> **Task to complete**:
Copy out each line below containing "IANA".

> **Extracted records**:

|---|

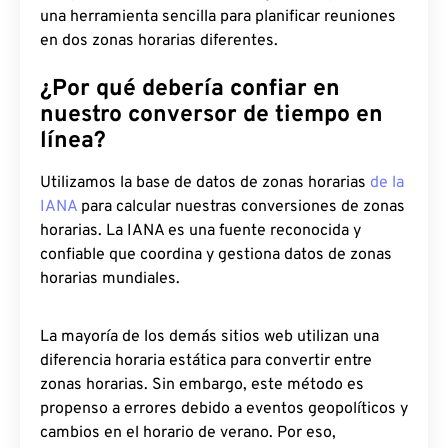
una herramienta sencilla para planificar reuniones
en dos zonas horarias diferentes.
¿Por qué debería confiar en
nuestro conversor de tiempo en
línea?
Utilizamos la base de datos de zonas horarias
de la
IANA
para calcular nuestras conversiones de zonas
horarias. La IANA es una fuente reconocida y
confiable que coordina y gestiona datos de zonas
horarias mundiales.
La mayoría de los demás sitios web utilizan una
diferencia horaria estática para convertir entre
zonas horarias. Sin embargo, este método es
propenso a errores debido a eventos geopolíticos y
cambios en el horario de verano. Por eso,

|---|

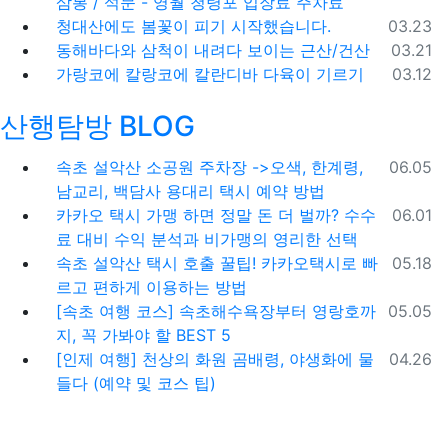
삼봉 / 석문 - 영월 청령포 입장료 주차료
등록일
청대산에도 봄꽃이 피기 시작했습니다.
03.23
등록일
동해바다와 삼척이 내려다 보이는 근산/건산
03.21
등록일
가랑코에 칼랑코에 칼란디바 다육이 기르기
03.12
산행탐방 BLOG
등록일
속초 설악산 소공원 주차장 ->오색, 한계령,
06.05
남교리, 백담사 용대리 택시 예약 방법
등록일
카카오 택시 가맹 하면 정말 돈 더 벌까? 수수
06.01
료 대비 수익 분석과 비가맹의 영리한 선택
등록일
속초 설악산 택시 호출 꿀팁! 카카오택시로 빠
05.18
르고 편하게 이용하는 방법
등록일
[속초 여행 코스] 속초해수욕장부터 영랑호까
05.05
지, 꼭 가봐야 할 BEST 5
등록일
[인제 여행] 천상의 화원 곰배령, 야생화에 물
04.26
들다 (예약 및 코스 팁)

|---|

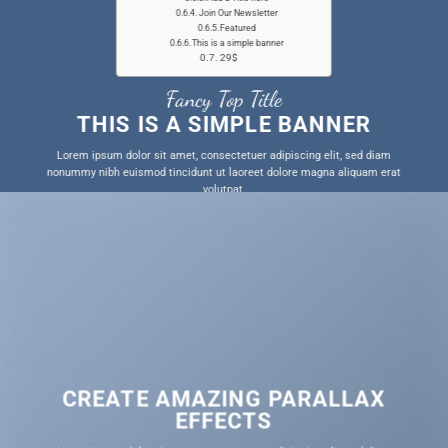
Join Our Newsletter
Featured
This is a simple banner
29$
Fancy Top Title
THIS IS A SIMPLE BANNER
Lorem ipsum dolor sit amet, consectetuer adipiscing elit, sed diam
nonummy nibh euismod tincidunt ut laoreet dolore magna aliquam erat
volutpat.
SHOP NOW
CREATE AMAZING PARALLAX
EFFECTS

|---|

> **Problem solution**:
IANA
horarias. La IANA es una fuente reconocida y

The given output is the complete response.